Out in the sun, Theo strolled along by the garden wall, looking up. “Rapunzel, Rapunzel,” he said. A man cleaning the windows of a house a little down the road had stopped for a break and was sitting in the shade of a side alley eating a hunk of bread. Theo couldn’t resist it.
“Borrow your ladder for a minute,” he said, taking it from where it leaned up against the house.
“Hoy!” the man cried as he bore it away, but Theo had already propped it against the high wall and was up there peering over into the garden. There she was. Nothing like Julia, that was his first thought. Thinner, paler, more nose, less mouth. Fine beard and mustache though, and her jet-black eyebrows were gloriously bushy. She was lying on her stomach on a blanket on the lawn, twenty feet or so away, reading a book. A white dress. Trees and bushes billowed ’round the edges of the lawn, and he got an impression of small children by the back of the house.
“Marie!” he called. She looked up and met his eyes at once, seeming unsurprised. Perhaps strange men looked over her wall every day. “Marie,” he said, “I’m Theo.”
She stared back at him, unperturbed. More mannish than Julia.
He smiled.
“Hoy,” said the man, standing at the foot of the ladder.
Marie looked back to her book as if he were of no interest to her whatsoever.
“See you tomorrow, Rapunzel,” he said, kissing his fingers to her, and climbed down.
“Quite finished, have you?” said the man.
She was in the garden when he called next day. A small table and two chairs had been placed in the shade of a lime tree, and she was sitting demurely in a pale blue dress with lace at the neck and elbows. Her book lay open facedown in front of her. Her father, who was giving nothing away, introduced them formally, then left them alone, but Theo knew they were being watched.
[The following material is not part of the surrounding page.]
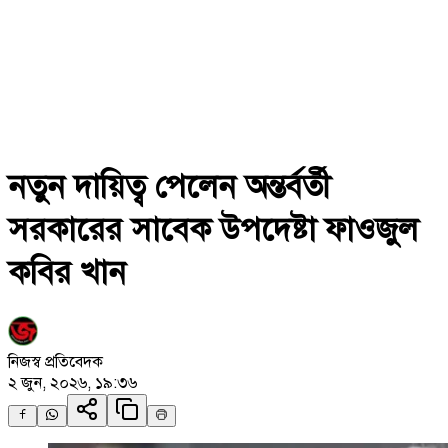
নতুন দায়িত্ব পেলেন অন্তর্বর্তী
সরকারের সাবেক উপদেষ্টা ফাওজুল
কবির খান
নিজস্ব প্রতিবেদক
২ জুন, ২০২৬, ১৯:৩৬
Two small girls looked out of a high window in the back of the house, and he sensed other eyes.
He opened his mouth to speak but she cut him off. “Well,” she said, not smiling, though her eyes seemed amused, “you’re the desperate suitor.” Her voice was edged with sarcasm.
He laughed. “I am.”
Up close, she was impressive, eyes piercing and intelligent, lips full and soft. Her nose spread wider than her mouth, wider than its own length, so flat it seemed to be melting, sinking back into her face.
“Let’s be frank,” she said. “I never saw you in my life till your head appeared above my garden wall yesterday. You never saw me. And yet you want to marry me. This is pure business.”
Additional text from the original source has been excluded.